Saturday, January 31, 2009

Intro to diabetes

Imagination got me through the tough parts of my life, and there have been many difficult pieces. This story is told through my 7 year old point of view. I had more imagination at that age anyhow.... Diabetes will try to kill me one day; it has already told me so.

This is a work in progress which I have been working on for the past couple of months. I have a tingling sense that this might actually develop into something bigger..... I feel extremely satisfied with putting time into writing about my struggles with my personal diabetes experience this far. So please hang on for the ride! And any feedback would be great!

Please stay tuned.....

Friday, January 30, 2009

Acerbic Strength

Written June 11 2007

Acerbic strength

We all have obstacles we must overcome. Mine is sugar. Sugar will try to kill me one day. It has already told me so.

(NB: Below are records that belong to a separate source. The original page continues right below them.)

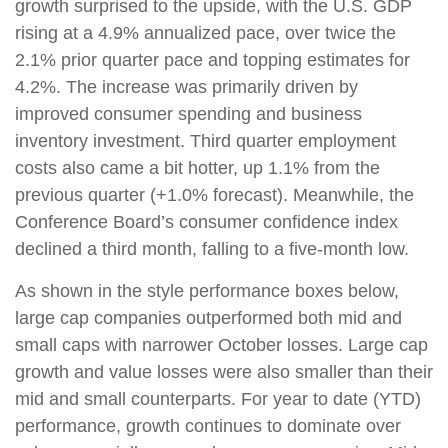
growth surprised to the upside, with the U.S. GDP
rising at a 4.9% annualized pace, over twice the
2.1% prior quarter pace and topping estimates for
4.2%. The increase was primarily driven by
improved consumer spending and business
inventory investment. Third quarter employment
costs also came a bit hotter, up 1.1% from the
previous quarter (+1.0% forecast). Meanwhile, the
Conference Board’s consumer confidence index
declined a third month, falling to a five-month low.
As shown in the style performance boxes below,
large cap companies outperformed both mid and
small caps with narrower October losses. Large cap
growth and value losses were also smaller than their
mid and small counterparts. For year to date (YTD)
performance, growth continues to dominate over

Sugar talks to me. Sugar tells me all day long that it wants me. It says that it needs me. So much lust is involved that I start to hallucinate. And I am aware I am hallucinating because I know what the word crave feels like. I know how it feels to be lacking. To hanker for something you will decide in a nanosecond to surpass your judgment just to get insane relief. Aw relief. Even better. Sweet relief.

I see sugar standing there. It thought I was not noticing. So it started to shout. Then began to pout. I tried to be unaccessable. Why could sugar not do the same. It is the substance that makes my body tremble. Shall I close my eyes as I start to spasm inside of its hollow doorway. When I am in its arms it has complete power over me. Its the allergy I react to after I have already ingested it and wake up in the emergency room. Someone please oblige me in putting it into an unreachable realm!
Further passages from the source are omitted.